In this, a small film called Home for Purim is getting made for the usual reason: a paycheck. Actors Marilyn Hack (ha! Catherine O’Hara), Victor Allan Miller (Harry Shearer), Callie Webb (Parker Posey), and Brian Chubb (Christopher Moynihan) are all in the ridiculous story of family home for a Jewish holiday. An ailing mother, caring father, a Naval officer, and his lesbian sister all mixed into the conventions of a modern-day melodrama. There’s a small mention on an inconsequential film website that Hack’s performance is Oscar-worthy, and buzz starts building. The buzz is mostly covered by an Entertainment Tonight-style show starring Cindy Martin (Jane Lynch, stealing the entire thing with posture alone) and Chuck Porter (Fred Willard, in his now rather tired naive schlub act), and the performers, the publicist (John Michael Higgins), the agent (Levy), and all concerned get high hopes before the Oscar nominations are announced. There’s a horde of other comic actors, including Ricky Gervais, lending their support. It doesn’t help.

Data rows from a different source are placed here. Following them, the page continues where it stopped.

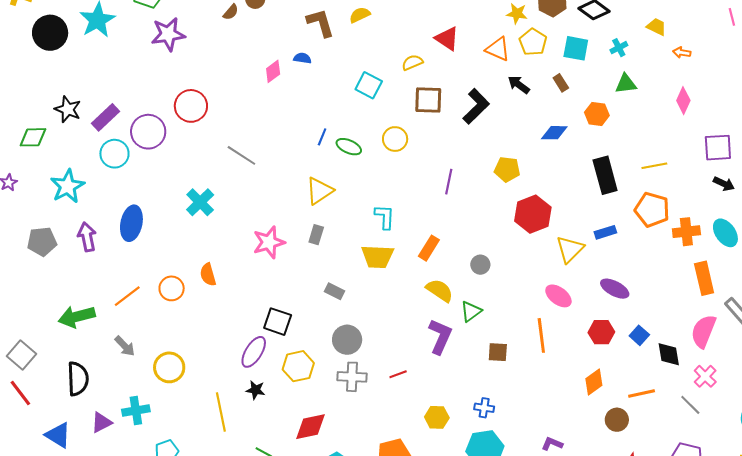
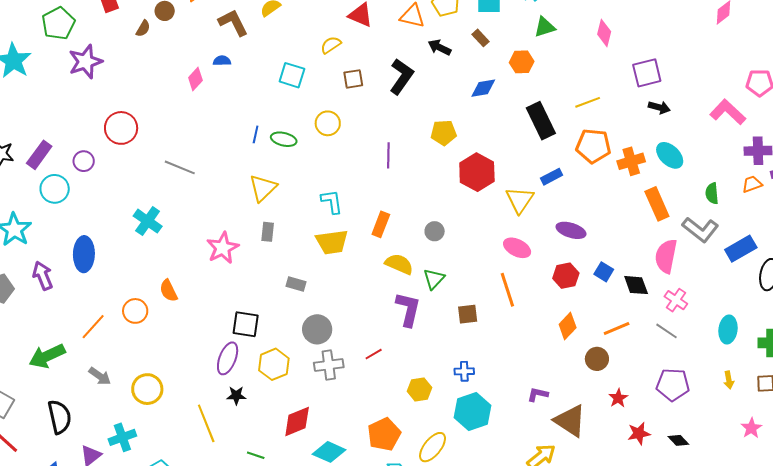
brown square: (428, 100) -> (353, 79), size x0.7
purple circle: (148, 132) -> (84, 161), size x0.6

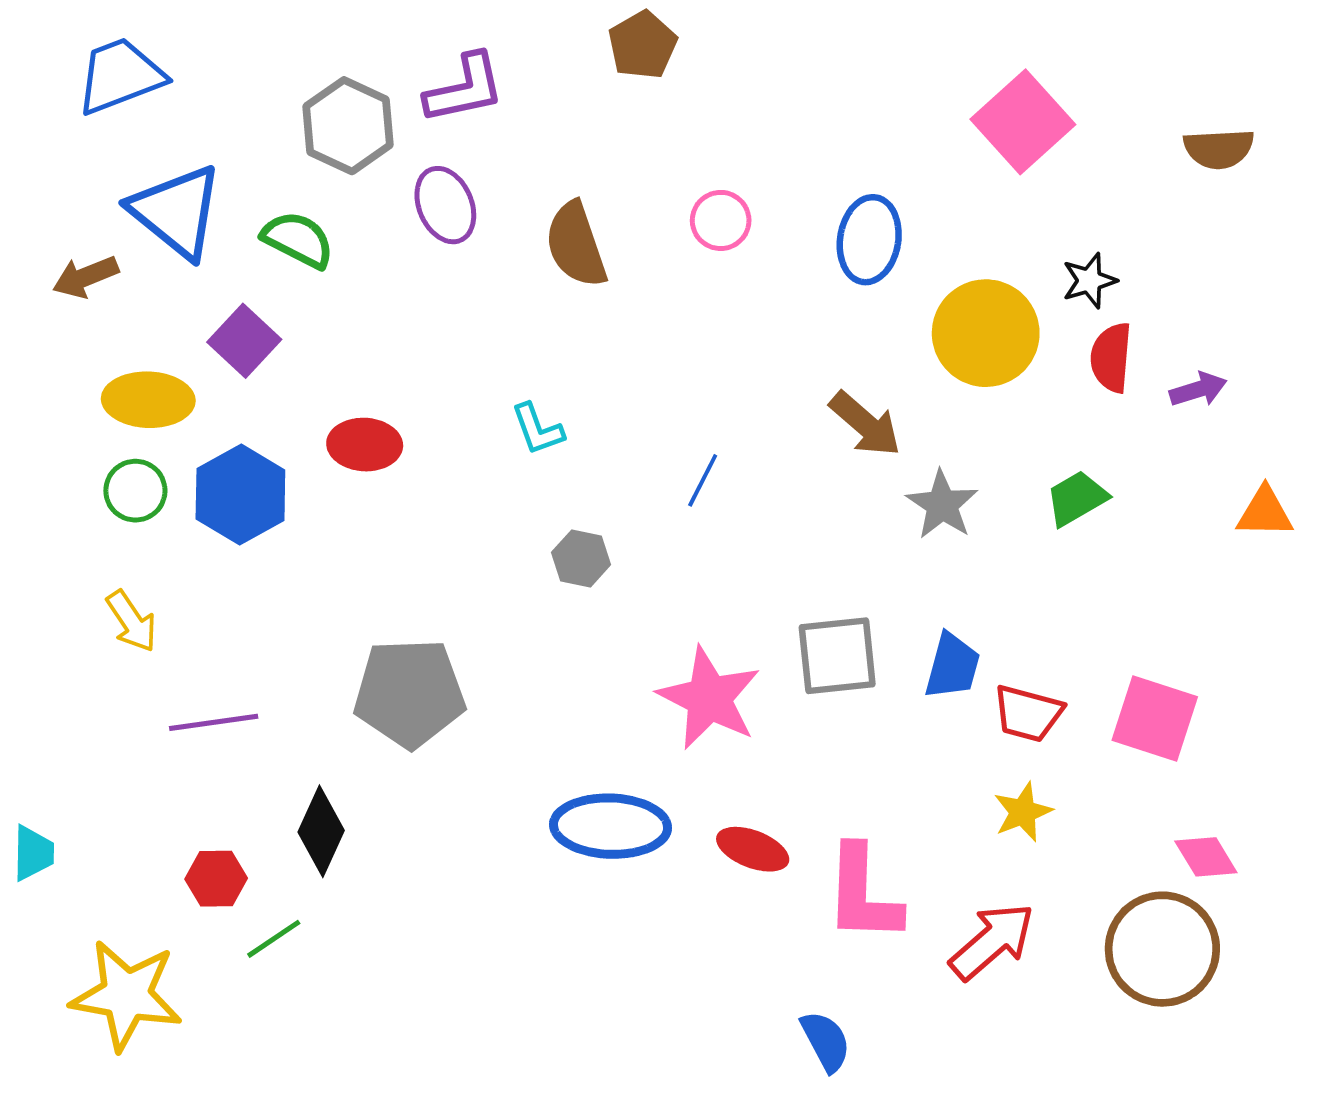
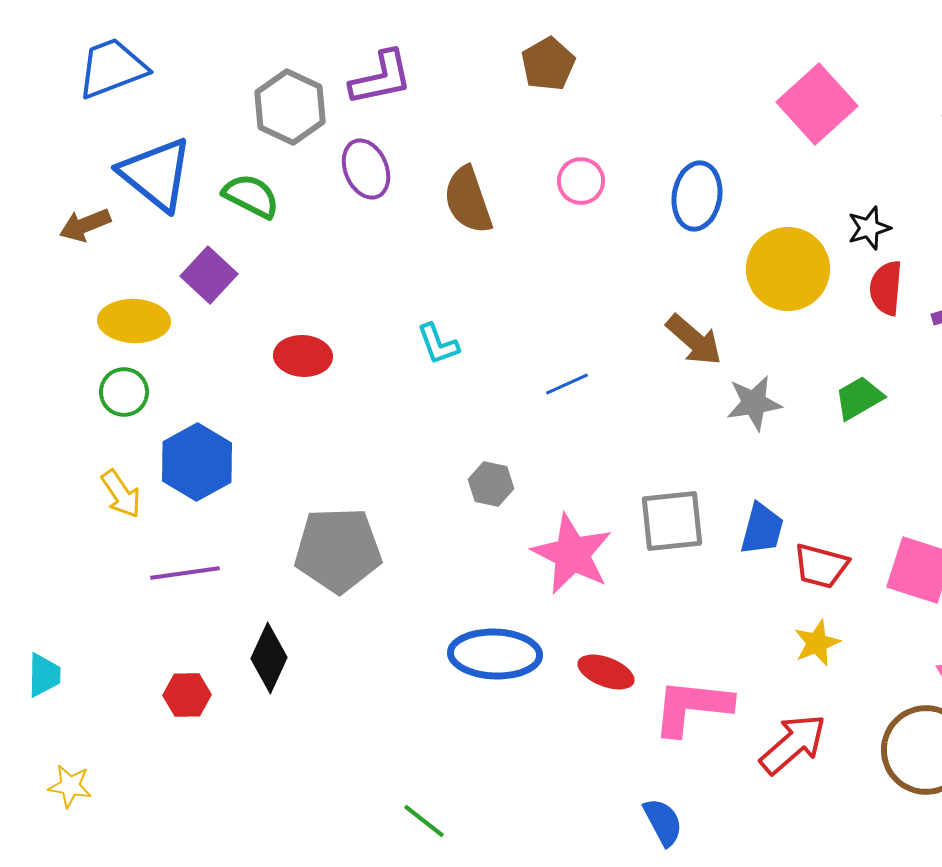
brown pentagon: (643, 45) -> (548, 64), moved
blue line: (703, 480) -> (567, 384), turned 39
blue hexagon: (240, 494) -> (197, 462), moved
gray star: (942, 505) -> (754, 403), turned 30
gray hexagon: (581, 559) -> (491, 484), moved
pink L-shape: (863, 894) -> (692, 707), turned 94
green line: (274, 939) -> (424, 821), moved, turned 72
yellow star: (126, 995) -> (70, 786), moved, size x0.5

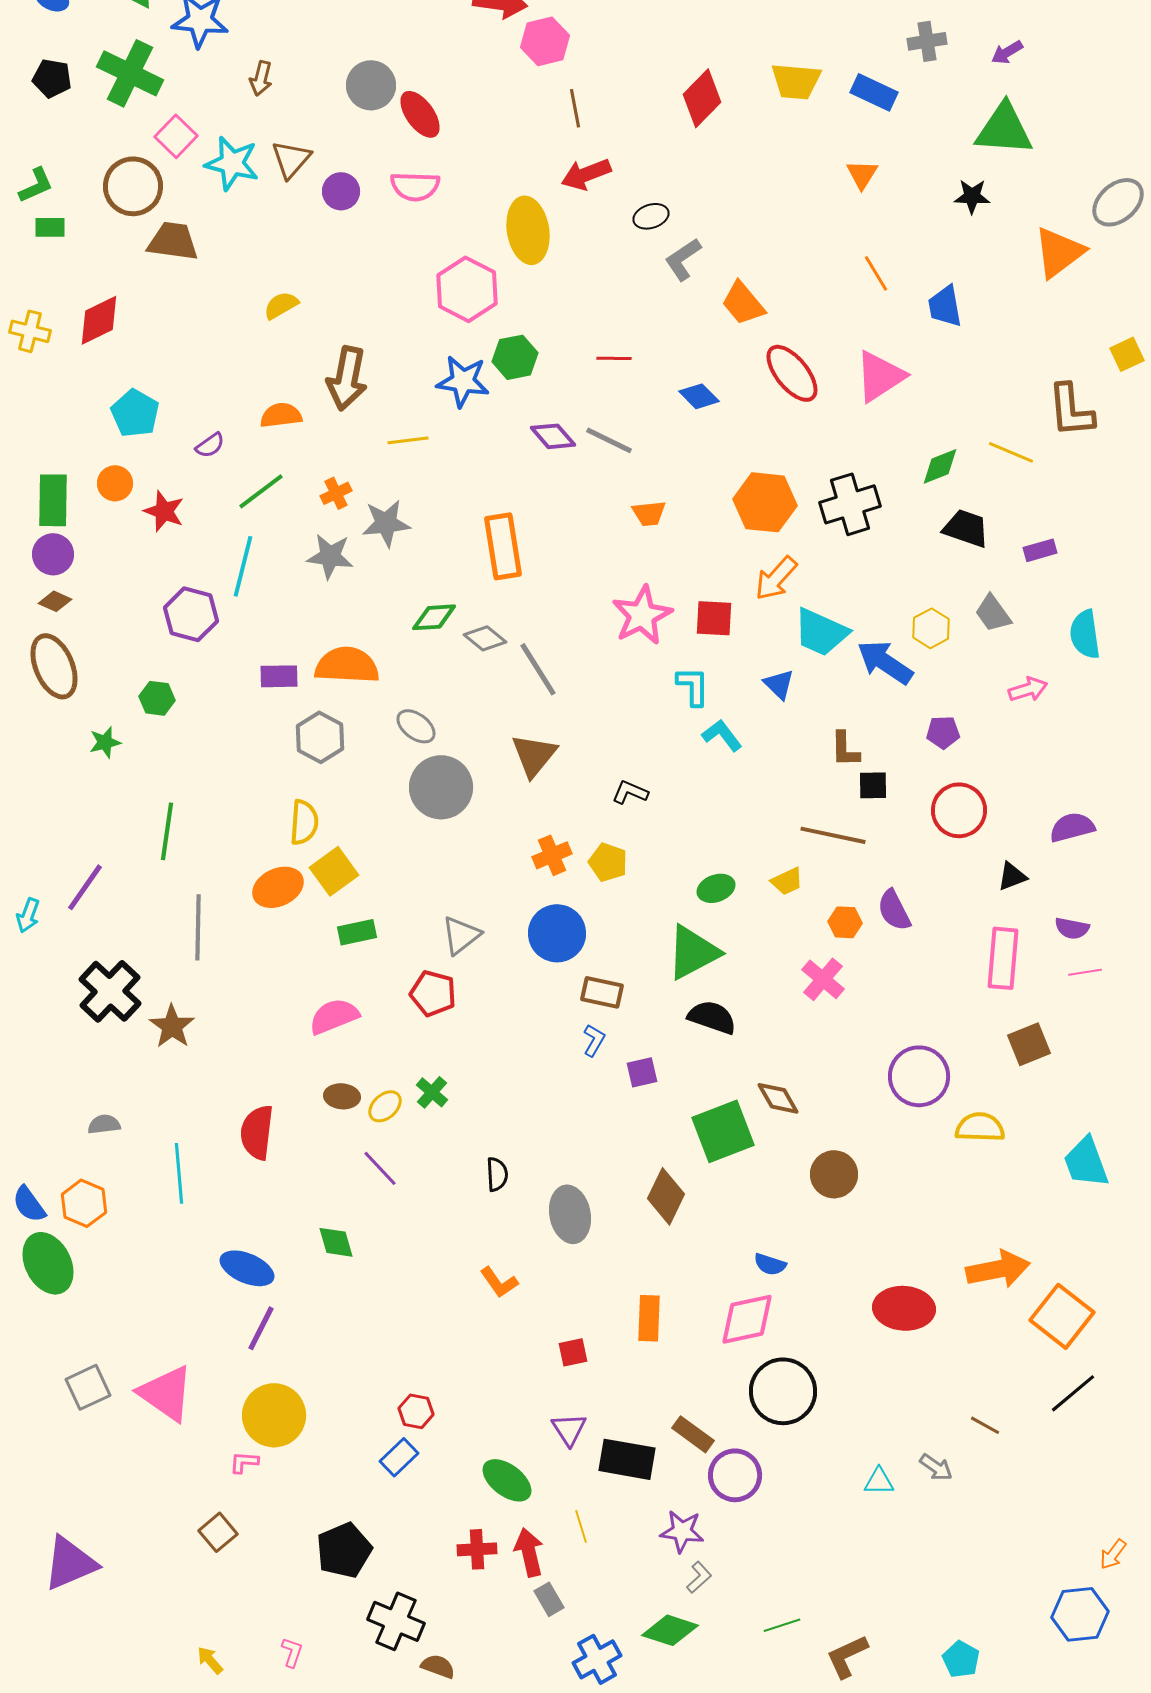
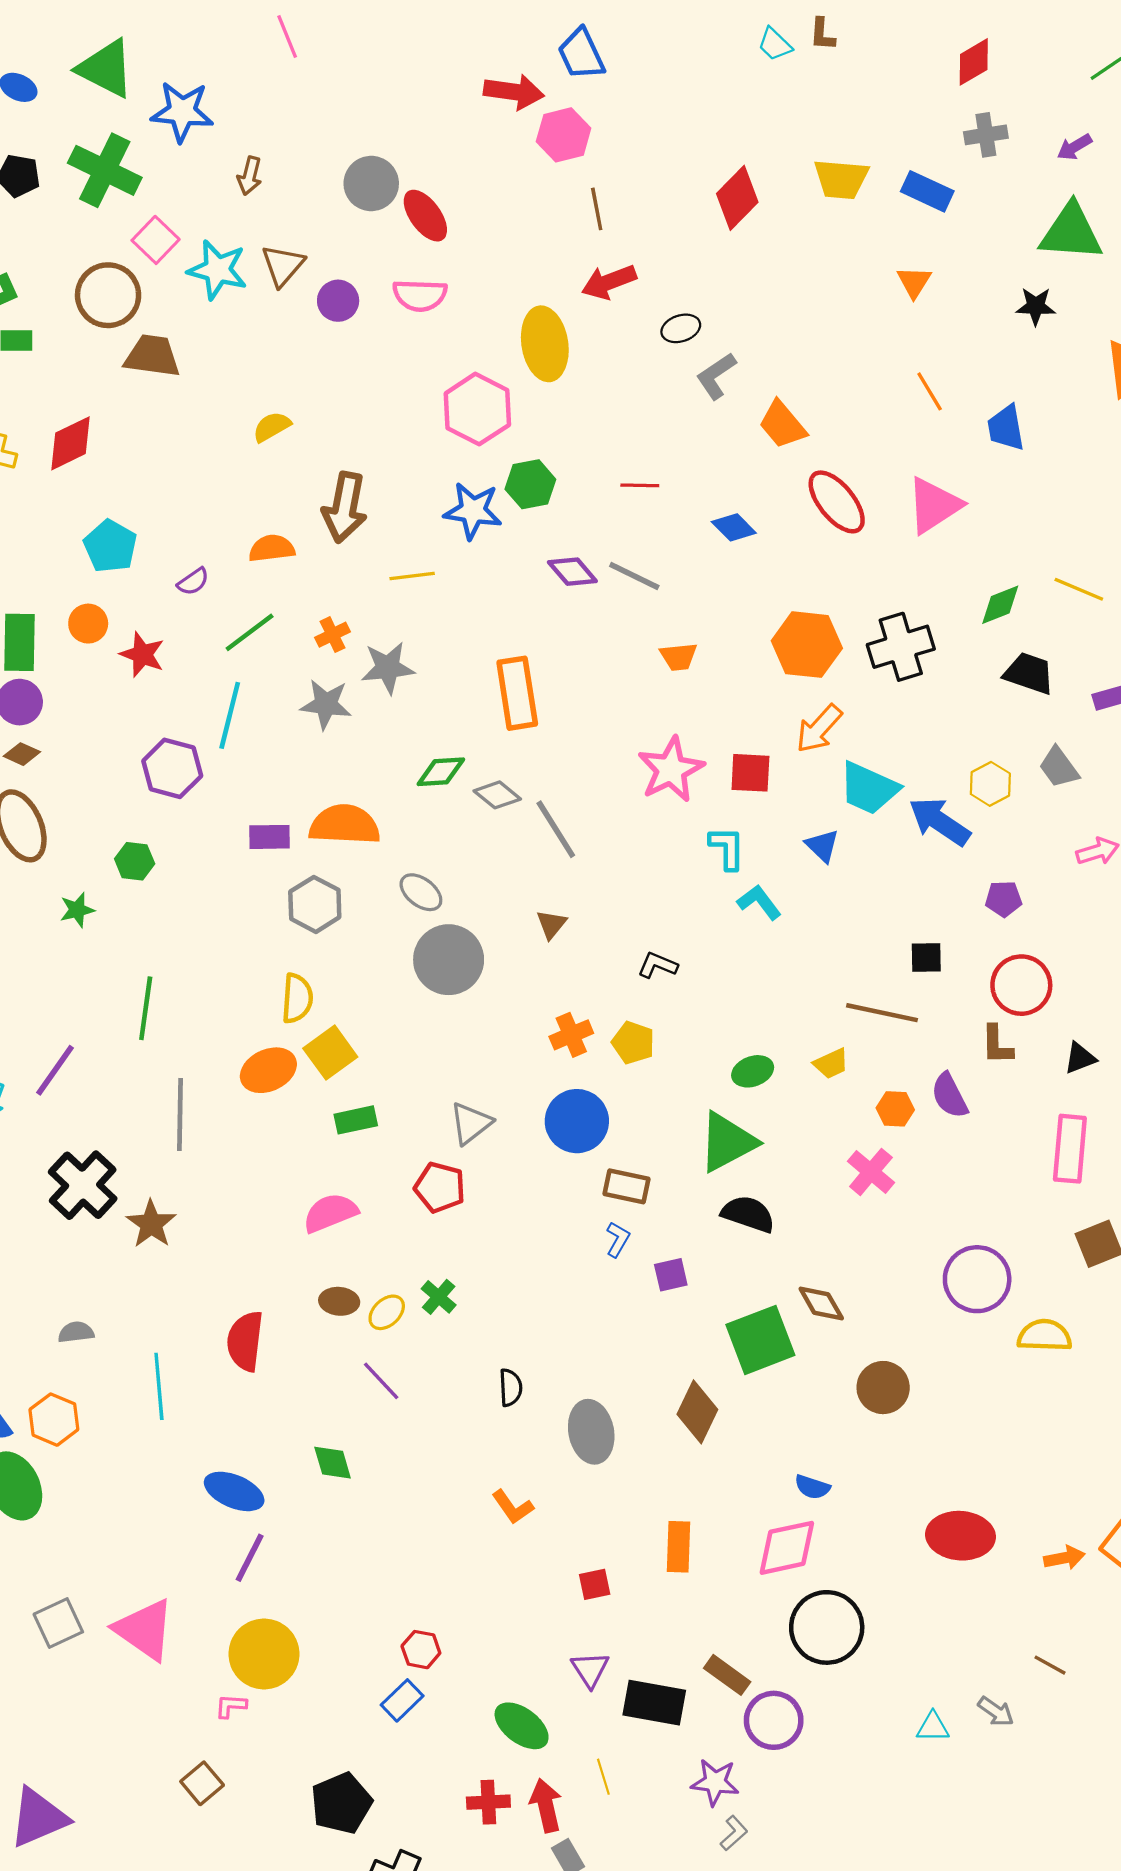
brown L-shape: (845, 749) -> (997, 1045), moved
brown triangle: (534, 755) -> (551, 924), size x0.6
orange arrow: (998, 1269) -> (1064, 1558), moved, size x0.6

Any good satire is based in truth, and the film often goes so far beyond the realm of what we the public recognize as pretentious melodramas, self-involved actors, their “yes” men, and clueless media types, that the humor is sucked out well before the punchlines. It seems like every time I see a movie satirizing melodrama, much like the film In & Out did a few years ago in its Oscar send-up, the movie clips are all wrong. For Your Consideration commits these same sins to an audience who supposedly knows better, and it’s insulting when a satire telegraphs that the performers know they’re in on the joke. This sort of self-awareness is what kills the truth and more importantly the humor.
To elaborate, none of the films, especially not Home for Purim, would ever be considered for an Oscar nomination, for anything. Hold on a sec, I can already hear the “That’s the point!” from someone who likes this movie who might happen across my review. If that’s the point, then we come back to the truth of the matter. We can debate all the time about movies and performances that are getting consideration for Oscars, but usually the movies or performances in the debate are worthy of consideration, stuffy opinions excluded.
Where the movie should have made its “behind-the-scenes” hay was with the media and those responsible for the buzz, not the actors of Home for Purim. Yes, For Your Consideration goes right after the media, a whole bunch in fact, but not nearly enough and it’s certainly not the focus. The title of the movie suggests we will be seeing the ridiculous Oscar campaigns of the studios, the load of swag given to the Academy members, even the “for your consideration” ads put in magazines for movies that were never made for awards in the first place. And that would have been an interesting one-two punch, one that makes sense. Instead, it’s Waiting for Guffman with film instead of a stage, and silence instead of laughter.
It’s such a disappointment. One who acquits herself is Jane Lynch, though. I probably laughed at her more than any other performer combined. Too bad she wasn’t one of the main characters.